Cuando rebasé la curva, no tuve dificultad en reconocer el lugar, la vegetación tupida marcaba los bordes del camino. Sí, conocía bien aquel sendero, cada piedra, cada tronco, la situación de cada planta o matorral, lo había recorrido tantas veces en sueños que casi era capaz de prever el próximo detalle que aparecería ante mí… "Ahora, la roca grande, tiene que estar por ahí", me dije. En efecto, allí estaba, suntuosa y enorme, a pesar de la oscuridad.

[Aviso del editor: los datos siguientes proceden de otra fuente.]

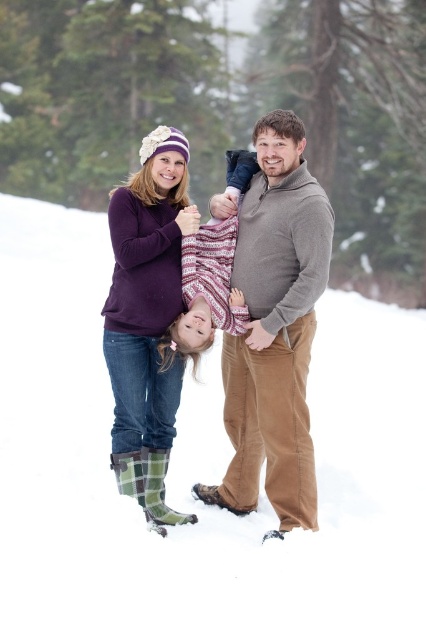 Question: Can you confirm if white fluffy snow at center is thinner than knitted sweater at center?

Choices:
 (A) yes
 (B) no

Answer: (B)

Question: Which point is closer to the camera taking this photo?

Choices:
 (A) (3, 538)
 (B) (147, 468)
 (C) (250, 260)
 (D) (203, 272)

Answer: (A)

Question: Which of the following is the farthest from the observer?

Choices:
 (A) knitted sweater at center
 (B) white fluffy snow at center
 (C) plaid wool boots at lower left
 (D) brown corduroy pants at center

Answer: (A)

Question: Which of the following is the closest to the observer?

Choices:
 (A) knitted sweater at center
 (B) brown corduroy pants at center

Answer: (B)

Question: Where is white fluffy snow at center located in relation to brown corduroy pants at center in the image?

Choices:
 (A) below
 (B) above

Answer: (A)

Question: Can you confirm if white fluffy snow at center is positioned to the right of knitted sweater at center?

Choices:
 (A) yes
 (B) no

Answer: (A) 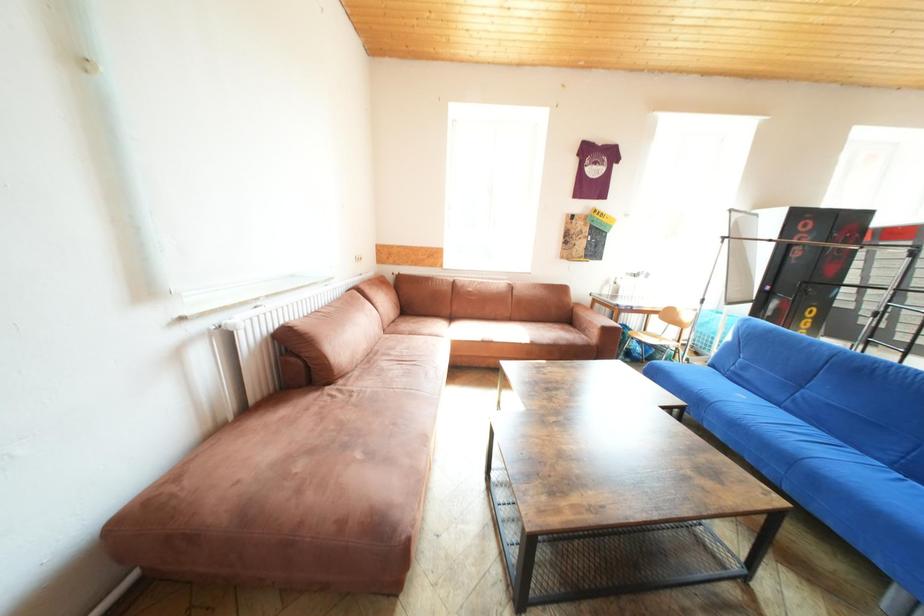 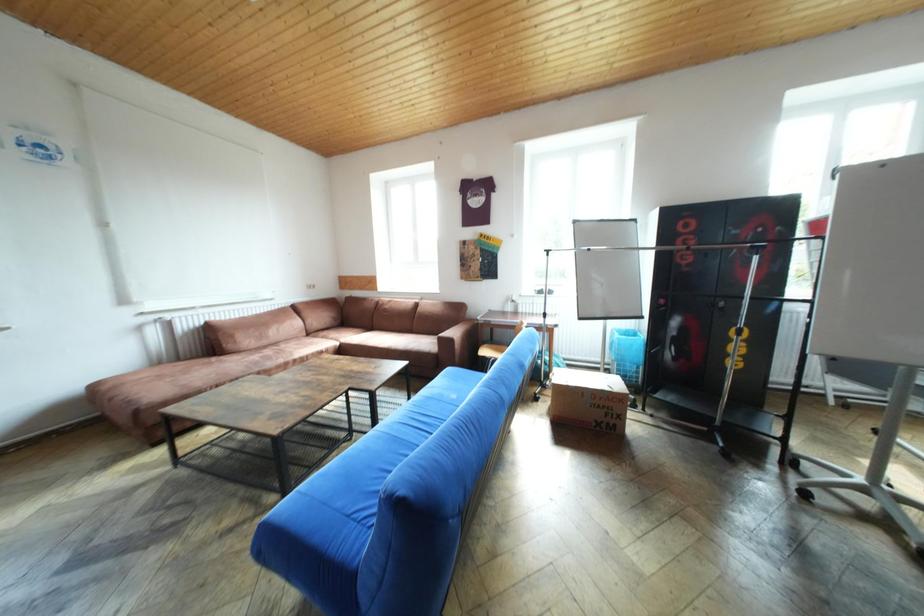 Question: The images are taken continuously from a first-person perspective. In which direction are you moving?

Choices:
 (A) Left
 (B) Right
 (C) Forward
 (D) Backward

Answer: (B)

Había repetido el recorrido de aquel sueño en tantas ocasiones que ya podía permitirme decidir… "Ahora haré esto otro en vez de ir por allí". Rodeé la roca, hasta dar con el objeto que descansaba en una de sus aristas planas, a modo de repisa. Esta vez pude distinguirla: se trataba de una brújula, dorada, con el fondo resaltado en rojo. Sabía que no debía tocarla, pero, al acercarme para observarla, no supe por qué, lo hice… ¡Maldita sea! El despertador sonó estridente, casi caí al suelo al intentar apagarlo. Maldije mil y una veces la torpeza con la que había obrado en mi sueño. Llevaba largos meses, casi años, persiguiendo los detalles de aquel sueño repetitivo, ya familiar. Se trataba de un reto, me había propuesto desvelar los entresijos de aquel paisaje, que me resultaba tan habitual, y por el que me manejaba con un cierta destreza… No sabía explicar por qué sucedía, pero aquel sueño era el único que era capaz de recordar. Podían transcurrir semanas o meses sin que apareciese o soñando con otros, de los que luego no lograba acordarme. Pero en cuanto surgía el escenario de mi sueño, parecía cobrar vida, y todo cuanto acontecía, adquiría una relevancia significativa.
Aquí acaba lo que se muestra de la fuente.